The story of the 0.9.2342 arc shows that it rely upon a big mistake during the
writing of the RFC 1274.
In fact 234219200300 is the X25 address of a node in the University College in
London.
Why not after all ?
But, the story also said that the 0.9.2342 arc was never really intronized (*)
as a part of the ITU-T main arc (0.)!
Nevertheless one of its OID, 0.9.2342.19200300.100.1.1, is used worldwide and
many RFC talk about it. In RFC1274, section 9.3.1 it is defined as the computer
login name of a user in the project pilot COSINE for a X500 schema for the
Internet back in 1991.
Historically, these OIDs were created pratically as an example.

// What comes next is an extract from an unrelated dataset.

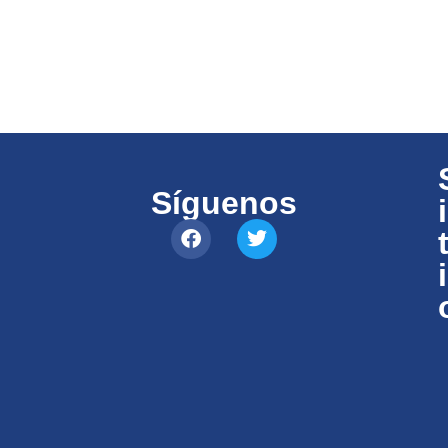
Síguenos
i
i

But today, see RFC 2798 and RFC3383, it is mapped onto an attribute of the
inetOrgPerson object in X500 dictionaries called userId and its official
identity is UID!
It also seems to be registered at IANA.
First question : consequently, are we allowed to use it ?
Second question. Why is it interpreted as UserId (or UID in some versions) by
openSSL and not systematically UID ?
Thank you,
--
db
(*) In RFC2798 it's written, for the .1.60 member of the family:
"Note: The jpegPhoto attribute type was defined for use in the
Internet X.500 pilots but no referencable definition for it
could be located."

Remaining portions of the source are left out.